I was recently visiting my family in rural upstate South Carolina, where I grew up. It is very quiet out there. I was sitting on the porch late one evening, looking out at the fields lit by an unusually bright moon, fog settling around the barn and in the ditches, fireflies going off like tiny flashbulbs ever so often.
Then I hear a barking. It sounded off, or wrong somehow—hoarse, half-panicked, not quite dog, but not high and eerie like a coyote. It sounded close. I grabbed and flashlight and walked toward the barn, slowly, light off. I stood as still as I could in the deeper shadow of the building, out of the moonlight. The barking stopped. I shone my light into the field, through the fog. There was nothing there but fog, rolling around me like cotton in a jewelry case, stalks of tall grass and apples trees poking out of it. Literal crickets. There was nothing out there, of course—well, something was. I was smiling. My smile was there now.
 Cryptids also include lesser-known creatures, such as Batsquatch, Sheepsquatch (which are exactly what they sound like), Ogo Pogo (a lake monster), and Momo, the “Missouri Monster.” Americans and Canadians seem to particularly enjoy vowel-heavy and rhyming monster names, apparently.
 Yes, this is a thing. See Linda Godfrey’s book Real Wolfmen: True Encounters in Modern America, for all about what she describes as the “upright canid ” phenomenon. Contrary to what you might think, she does not think that these creatures are necessarily werewolves. Some of them are possibly trans-dimensional Anubis-like figures that enjoy watching people while they sleep, she argues. Yes, really. You can’t make these things up.

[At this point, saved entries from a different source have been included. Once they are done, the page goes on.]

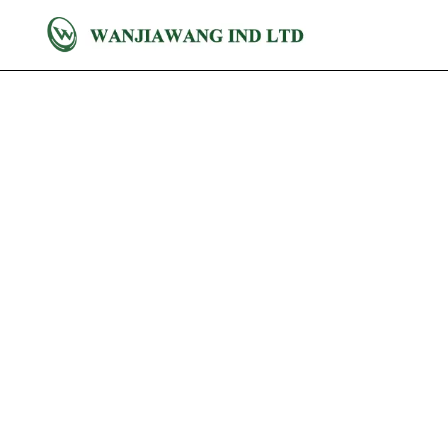
Fabbrica Di Adattatori Di
Alimentazione In Europa
| Produttore Di Caricabatterie
USB GaN
Produzione di caricabatterie certificati CE
ERP. GaN 20W-100W, USB C PD,
Adattatori multiporta. Linea SMT
automatizzata per i mercati europei.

 See historian W. Scott Poole’s study Monsters in America, outlining how monster literature and lore has channeled, reflected, and obfuscated America’s nuclear anxieties, racial injustices, and other societal issues.
 I’ve been writing a lot of poems recently from the perspective of monstrous and marginal entities, trying to inhabit the minds of ghosts, witches, and monsters of all kinds. The speakers of the poems hover between worlds, as women have long been asked to do—the worlds of the visible and the invisible, the domestic and the supernatural, life and death, desire and pain.
 The moon was not full. Real life, apparently, will only get so close to clichés.